Software, modules, requesting installs¶
Software Available¶
Linux command line software¶
A comprehensive set of genomics and genetics software is available for running from the Linux Terminal command line.
Some software has very good multithreading e.g. plink2 or regenie. If you run these on the 64 core VM (please test on the cheap 2-core machine first) you can get performance quite close to high performance compute (HPC) for some medium sized applications, and you do not have to learn WDL scripts. Alternatively, true cloud HPC is available using WDL Pipelines (see below).
Programming languages¶
There are a number of different languages available on the TRE including Python and R. We also have Bash as a shell program and command language.
Python¶
Info
Python does not have the normal virtual environment setup that you might be used to. It is not possible to install packages using pip install as you would on your local machine as the TRE does not have internet access, and therefore cannot connect to the Python Package Index (PyPI), or a specific GitHub repository.
Packages are installed by the Sanger Institute and are available to all users.
Jupyter notebooks¶
Jupyter is available in the Applications menu as graphical user interface and can also be run from the Linux command line, by running jupyter notebook in the terminal.
VS Code¶
The VS Code editor is available in the Applications menu as graphical user interface. It has limited plugins available as they must be specifically requested and installed by the Sanger Institute. The Jupyter notebook plugin is already installed.
Warning
Any commands or scripts that rely on outside software will not work in the VS Code terminal unless the software is installed in the Linux command line. For example, Github Co-pilot will not work in the VS Code terminal.
R¶
RStudio is available in the Applications menu as a graphical user interface for programmers interested in R language. It can be launched from the command line via rstudio.
Instructions for specific software¶
Integrated Genome Viewer (IGV)¶
We have installed Integrated Genome Viewer (IGV) to run from the Linux Terminal command line (not the web browser version).
Tip
Make sure you are using the right genome fasta for your cram files, otherwise you will get an 'md5 error' (e.g. the default hg19 will not work with Wellcome Sanger Institute crams).
Example for the 5236 Wellcome Sanger Institute low-depth exomes:
/usr/local/bin/IGV_Linux_2.12.3/igv.sh \
--genome /genesandhealth/library-red/genesandhealth/exome_seq/2019_11__5236_GNHonly/crams/hs38DH.fa /genesandhealth/library-red/genesandhealth/exome_seq/2019_11__5236_GNHonly/crams/sc_autozygELGH6823965.cramb
The default set of (hg19) files for IGV are found here
LibreOffice¶
LibreOffice provides equivalents for Microsoft Excel, Powerpoint and Word and is available in Applications menu as graphical user interface (not from Linux command line).
Git¶
Git is available from the Linux command line for single user use, and has some limited integration with RStudio and Jupyter Notebooks. However, given the fact that the TRE does not have internet access and everyone is signed in as the same user, Git's usefullness is limited. This may change in the future.
File browser shortcuts¶
The file browser for Xfce is called 'Thunar'. Settings and defaults should persist between sessions but don't.

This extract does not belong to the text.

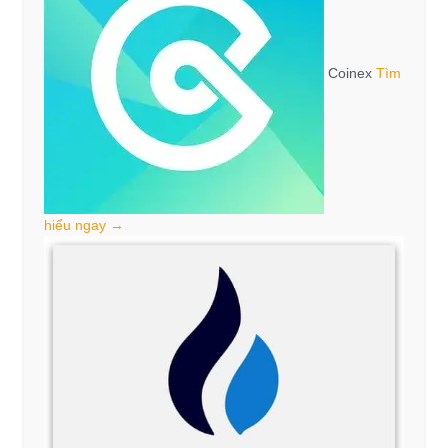
Coinex
Tìm
hiểu ngay →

Detailed view: ctrl + 2 New tab: ctrl + T (only works if the TRE is in fullscreen mode - Chrome will create a new tab otherwise)
How to get new software installed¶
Software request¶
Only admins can install new software. As there is no internet access, this also includes CRAN, github, PyPI etc. To get a new software installed, please raise a help desk request. This is done by emailing hgi@sanger.ac.uk to generate a ticket. This will take a few days to a week to complete.
Note
Please note that if you wish to use a package that relies on an external service, such as a database or reference data, you will need to make sure that this data is also available on the TRE. This is because the TRE does not have internet access and cannot connect to external services.
Developer requests¶
If you are a developer and want to install custom software, for example, a python package that you have written, you can request this to be installed by the Sanger Institute. It will be available to all users. This may require some additional information to be provided to the Sanger Institute particularly around security and data protection.